Negotiating: How many investors
Invest Latam complies with decrees 4334 of 2008 and 1068 of 2015 regarding the non-collection of massive
amounts of money. Here we give the definition about the massive collection of money:
Massive fund raising, Article 220.127.116.11, Sole Regulatory Decree 1068 of 2015 National Level:
For the purposes of Decree 2920 of 1982, it is understood that a natural or legal person receives money from the public in a massive and habitual way in any of the following cases:
When their liability to the public is composed of obligations with more than twenty (20) people or more than fifty (50)
obligations, in either of the two cases contracted directly or through an interposed person.
Liability to the public means the amount of the obligations contracted for having received money as a mutual or any other in which the provision of goods or services is not provided as consideration.

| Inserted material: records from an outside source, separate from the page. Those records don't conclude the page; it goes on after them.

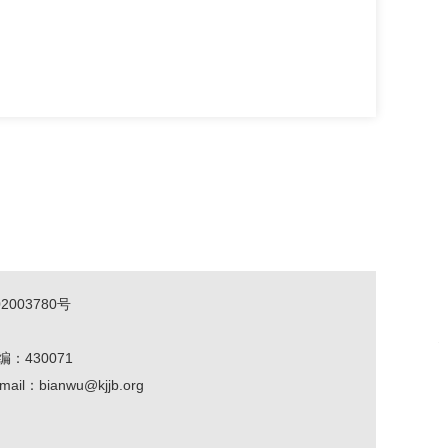
2003780号
编：430071
mail：bianwu@kjjb.org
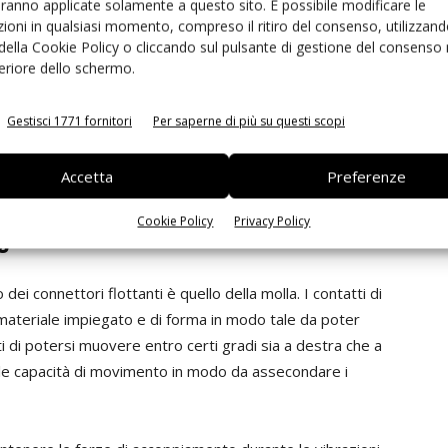
aranno applicate solamente a questo sito. È possibile modificare le
ioni in qualsiasi momento, compreso il ritiro del consenso, utilizzand
 della Cookie Policy o cliccando sul pulsante di gestione del consenso 
feriore dello schermo.
il problema spesso rilevante della
risonanza dei PCB
:
Gestisci 1771 fornitori
Per saperne di più su questi scopi
o i pcb a aumentare il loro grado di movimento con la
cheda. I connettori floating sono disegnati in modo tale
Accetta
Preferenze
ali senza aggiungere ulteriore stress sui contatti.
Cookie Policy
Privacy Policy
ng
dei connettori flottanti è quello della molla. I contatti di
i materiale impiegato e di forma in modo tale da poter
i di potersi muovere entro certi gradi sia a destra che a
delle capacità di movimento in modo da assecondare i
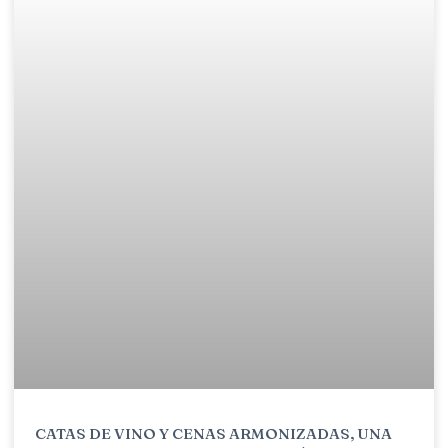
CATAS DE VINO Y CENAS ARMONIZADAS, UNA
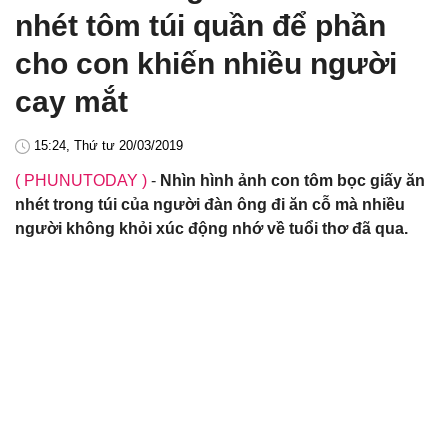
nhét tôm túi quần để phần
cho con khiến nhiều người
cay mắt
15:24, Thứ tư 20/03/2019
( PHUNUTODAY )
-
Nhìn hình ảnh con tôm bọc giấy ăn
nhét trong túi của người đàn ông đi ăn cỗ mà nhiều
người không khỏi xúc động nhớ về tuổi thơ đã qua.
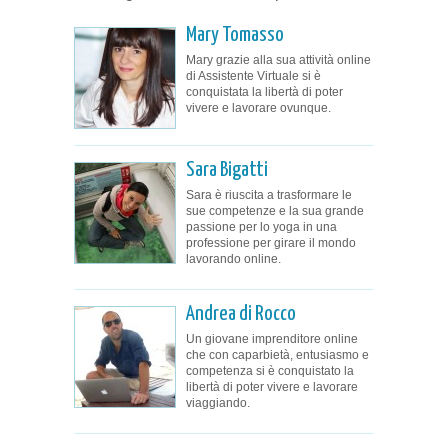
Mary Tomasso
Mary grazie alla sua attività online
di Assistente Virtuale si è
conquistata la libertà di poter
vivere e lavorare ovunque.
Sara Bigatti
Sara è riuscita a trasformare le
sue competenze e la sua grande
passione per lo yoga in una
professione per girare il mondo
lavorando online.
Andrea di Rocco
Un giovane imprenditore online
che con caparbietà, entusiasmo e
competenza si è conquistato la
libertà di poter vivere e lavorare
viaggiando.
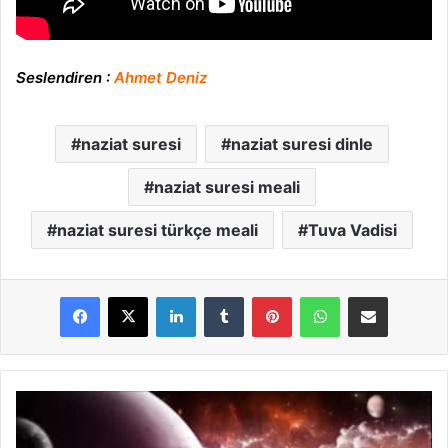
Seslendiren :
Ahmet Deniz
naziat suresi
naziat suresi dinle
naziat suresi meali
naziat suresi türkçe meali
Tuva Vadisi
LinkedIn
Tumblr
Pinterest
WhatsApp
E-Posta ile paylaş
A
b
e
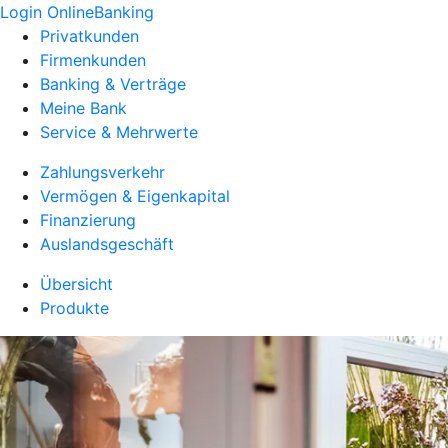
Login OnlineBanking
Privatkunden
Firmenkunden
Banking & Verträge
Meine Bank
Service & Mehrwerte
Zahlungsverkehr
Vermögen & Eigenkapital
Finanzierung
Auslandsgeschäft
Übersicht
Produkte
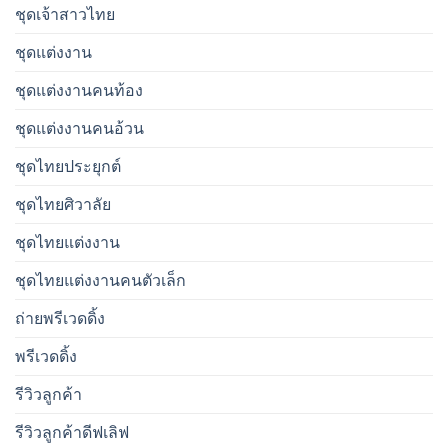
ชุดเจ้าสาวไทย
ชุดแต่งงาน
ชุดแต่งงานคนท้อง
ชุดแต่งงานคนอ้วน
ชุดไทยประยุกต์
ชุดไทยศิวาลัย
ชุดไทยแต่งงาน
ชุดไทยแต่งงานคนตัวเล็ก
ถ่ายพรีเวดดิ้ง
พรีเวดดิ้ง
รีวิวลูกค้า
รีวิวลูกค้าดีฟเลิฟ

- When, jointly or separately, it has concluded in a period of three (3) consecutive months more than twenty (20) mandate contracts in order to administer monies of its constituents under the modality of free administration or to invest them in securities or securities in the opinion of the agent, or sold securities of credit or investment with the obligation for the buyer to transfer ownership of securities of the same kind, at sight or within an agreed period, and against reimbursement of a price. In order to determine the period of the three (3) months referred to in the preceding paragraph, the initial date may be considered as that which corresponds to any of the mandate contracts or sales operations
We analyze each profile to identify how many investors can invest for each company. In general, we authorize 19 investors unless it is understood that the company already has other investors, in which case the number of authorized investors is reduced.